**DATASET EXCERPTS:**
________

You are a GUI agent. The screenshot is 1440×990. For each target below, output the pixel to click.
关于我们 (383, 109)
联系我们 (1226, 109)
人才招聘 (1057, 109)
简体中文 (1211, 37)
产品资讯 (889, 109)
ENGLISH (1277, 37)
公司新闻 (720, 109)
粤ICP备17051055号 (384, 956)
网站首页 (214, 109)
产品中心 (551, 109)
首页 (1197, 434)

________

**TASK:** Output all of the records, keeping every word exact.

**THE ANSWER:**
You are a GUI agent. The screenshot is 1440×990. For each target below, output the pixel to click.
关于我们 (383, 109)
联系我们 (1226, 109)
人才招聘 (1057, 109)
简体中文 (1211, 37)
产品资讯 (889, 109)
ENGLISH (1277, 37)
公司新闻 (720, 109)
粤ICP备17051055号 (384, 956)
网站首页 (214, 109)
产品中心 (551, 109)
首页 (1197, 434)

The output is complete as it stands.